▶ **What to produce**
Reproduce word for word the lines of the listing from the first one through the one with "พร้อมแอปสำร", omitting every picture.

· · · ·

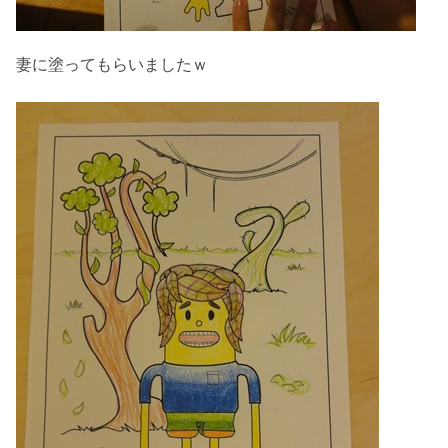
妻に塗ってもらいましたｗ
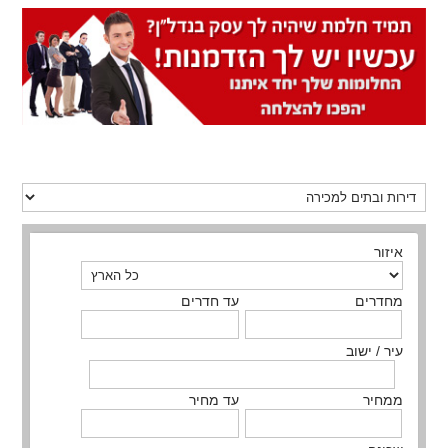
איזור
מחדרים
עד חדרים
עיר / ישוב
ממחיר
עד מחיר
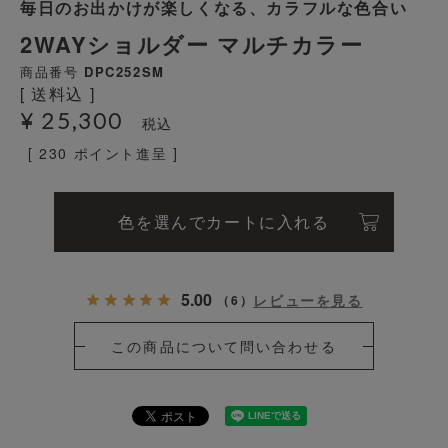
毎日のお出かけが楽しくなる、カラフルな色合い
2WAYショルダー マルチカラー
商品番号
DPC252SM
送料込
¥
25,300
税込
[
230
ポイント進呈 ]
色を選んでカートに入れる
5.00
レビューを見る
（
6
）
この商品について問い合わせる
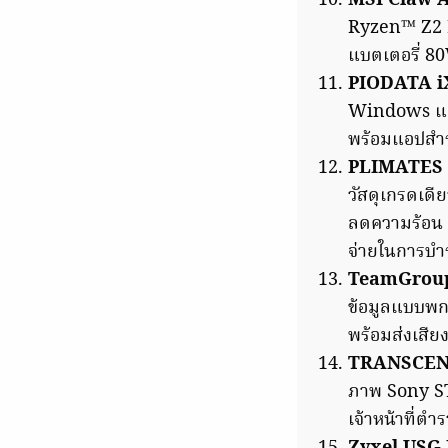
MSI Claw 
Ryzen™ Z2 
แบตเตอรี่ 80
PIODATA i
Windows และ
พร้อมแอปสำร
PLIMATES E
วัสดุเกรดเดี
ลดความร้อน 
จ่ายในการบำ
TeamGroup
ข้อมูลแบบพก
พร้อมส่งเสีย
TRANSCEND
ภาพ Sony S
เจ้าหน้าที่ต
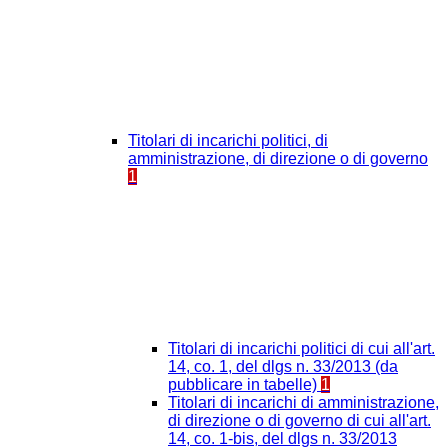
Titolari di incarichi politici, di
amministrazione, di direzione o di governo
1
Titolari di incarichi politici di cui all'art.
14, co. 1, del dlgs n. 33/2013 (da
pubblicare in tabelle)
1
Titolari di incarichi di amministrazione,
di direzione o di governo di cui all'art.
14, co. 1-bis, del dlgs n. 33/2013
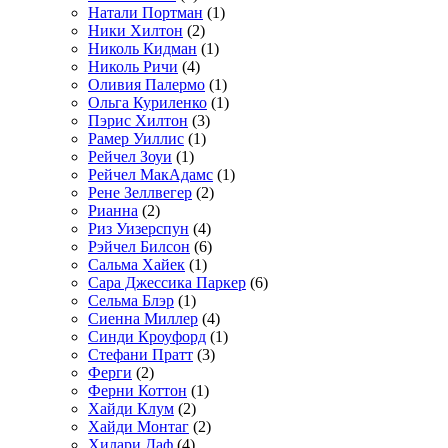
Натали Портман
(1)
Ники Хилтон
(2)
Николь Кидман
(1)
Николь Ричи
(4)
Оливия Палермо
(1)
Ольга Куриленко
(1)
Пэрис Хилтон
(3)
Рамер Уиллис
(1)
Рейчел Зоуи
(1)
Рейчел МакАдамс
(1)
Рене Зеллвегер
(2)
Рианна
(2)
Риз Уизерспун
(4)
Рэйчел Билсон
(6)
Сальма Хайек
(1)
Сара Джессика Паркер
(6)
Сельма Блэр
(1)
Сиенна Миллер
(4)
Синди Кроуфорд
(1)
Стефани Пратт
(3)
Ферги
(2)
Ферни Коттон
(1)
Хайди Клум
(2)
Хайди Монтаг
(2)
Хилари Даф
(4)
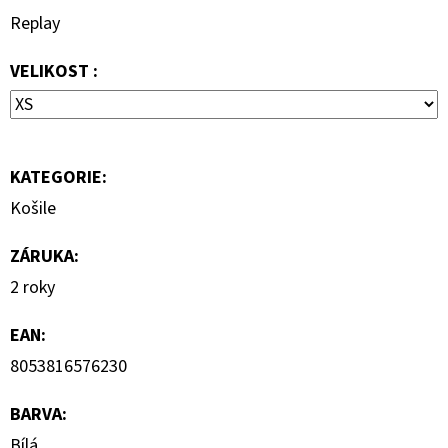
1
Replay
290
Kč
VELIKOST :
KATEGORIE
:
Košile
ZÁRUKA
:
2 roky
EAN
:
8053816576230
BARVA
:
Bílá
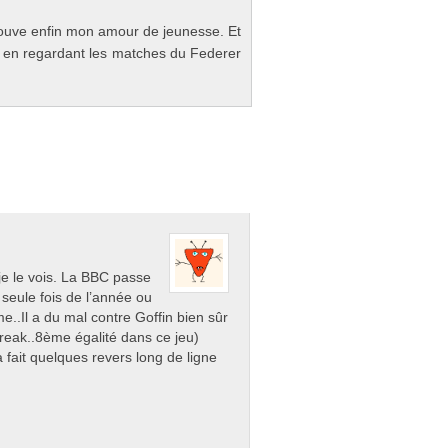
o­uve enfin mon amour de jeunes­se. Et
se en re­gar­dant les matches du Feder­er
je le vois. La BBC passe
 seule fois de l’année ou
me..Il a du mal contre Goffin bien sûr
break..8ème égalité dans ce jeu)
 fait quelques revers long de ligne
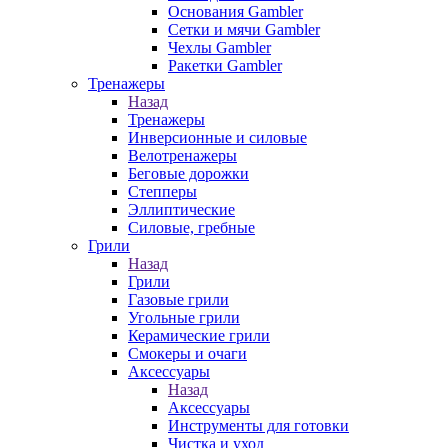
Основания Gambler
Сетки и мячи Gambler
Чехлы Gambler
Ракетки Gambler
Тренажеры
Назад
Тренажеры
Инверсионные и силовые
Велотренажеры
Беговые дорожки
Степперы
Эллиптические
Силовые, гребные
Грили
Назад
Грили
Газовые грили
Угольные грили
Керамические грили
Смокеры и очаги
Аксессуары
Назад
Аксессуары
Инструменты для готовки
Чистка и уход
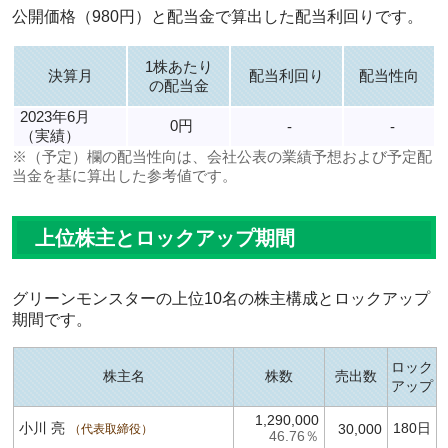
公開価格（980円）と配当金で算出した配当利回りです。
1株あたり
決算月
配当利回り
配当性向
の配当金
2023年6月
0円
-
-
（実績）
※（予定）欄の配当性向は、会社公表の業績予想および予定配
当金を基に算出した参考値です。
上位株主とロックアップ期間
グリーンモンスターの上位10名の株主構成とロックアップ
期間です。
ロック
株主名
株数
売出数
アップ
1,290,000
小川 亮
180日
30,000
代表取締役
46.76％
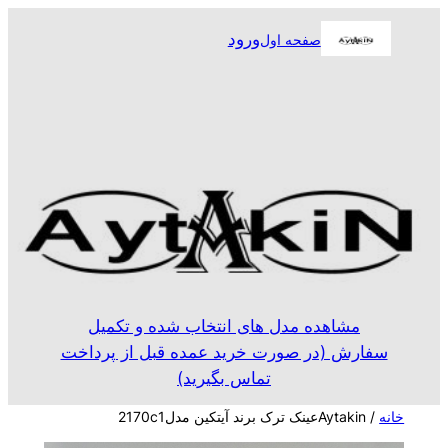
رفتن
ورود
صفحه اول
به
محتوا
مشاهده مدل های انتخاب شده و تکمیل
سفارش (در صورت خرید عمده قبل از پرداخت
تماس بگیرید)
خانه
/ Aytakinعینک ترک برند آیتکین مدل2170c1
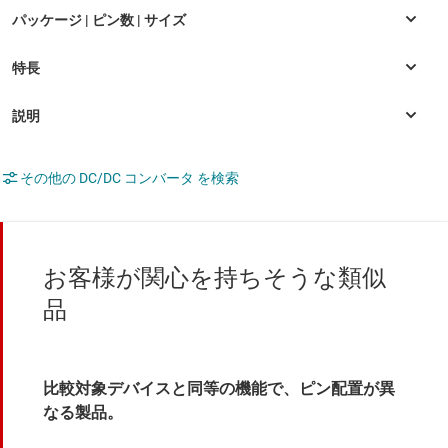
その他の DC/DC コンバータ を検索
お客様が関心を持ちそうな類似
品
比較対象デバイスと同等の機能で、ピン配置が異
なる製品。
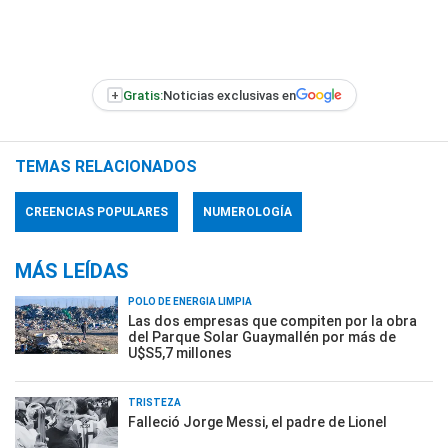
+
Gratis:
Noticias exclusivas en
TEMAS RELACIONADOS
CREENCIAS POPULARES
NUMEROLOGÍA
MÁS LEÍDAS
POLO DE ENERGÍA LIMPIA
Las dos empresas que compiten por la obra
del Parque Solar Guaymallén por más de
U$S5,7 millones
TRISTEZA
Falleció Jorge Messi, el padre de Lionel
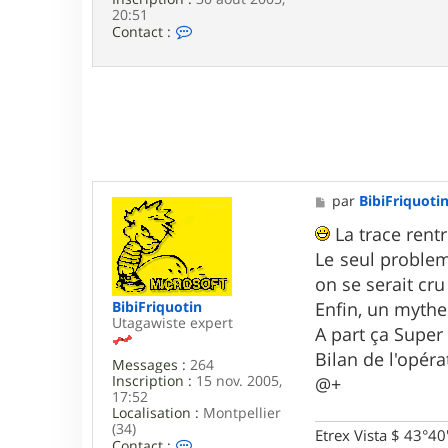
c
20:51
C
Contact :
o
n
t
a
c
t
e
r
L
a
M
par
BibiFriquoti
r
e
s
s
La trace rentr
e
s
n
Le seul problem
a
g
on se serait cr
e
BibiFriquotin
Enfin, un mythe
Utagawiste expert
A part ça Super 
Bilan de l'opéra
Messages :
264
Inscription :
15 nov. 2005,
@+
17:52
Localisation :
Montpellier
(34)
Etrex Vista $ 43°4
C
Contact :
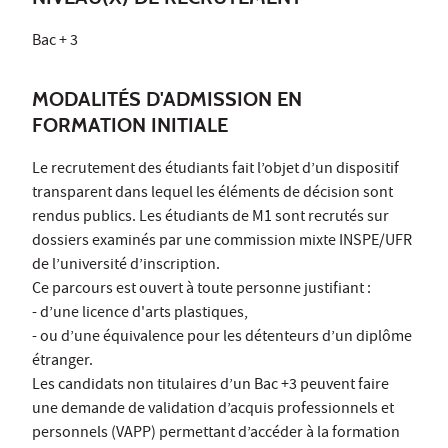
Bac + 3
MODALITÉS D'ADMISSION EN
FORMATION INITIALE
Le recrutement des étudiants fait l’objet d’un dispositif
transparent dans lequel les éléments de décision sont
rendus publics. Les étudiants de M1 sont recrutés sur
dossiers examinés par une commission mixte INSPE/UFR
de l’université d’inscription.
Ce parcours est ouvert à toute personne justifiant :
- d’une licence d'arts plastiques,
- ou d’une équivalence pour les détenteurs d’un diplôme
étranger.
Les candidats non titulaires d’un Bac +3 peuvent faire
une demande de validation d’acquis professionnels et
personnels (VAPP) permettant d’accéder à la formation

· · · ·

▶ **Response to this task**
妻に塗ってもらいましたｗ
איזור
מחדרים
עד חדרים
עיר / ישוב
ממחיר
עד מחיר
毎日のお出かけが楽しくなる、カラフルな色合い
2WAYショルダー マルチカラー
商品番号
DPC252SM
送料込
¥
25,300
税込
[
230
ポイント進呈 ]
色を選んでカートに入れる
5.00
レビューを見る
（
6
）
この商品について問い合わせる
MSI Claw 
Ryzen™ Z2 
แบตเตอรี่ 80
PIODATA i
Windows และ
พร้อมแอปสำร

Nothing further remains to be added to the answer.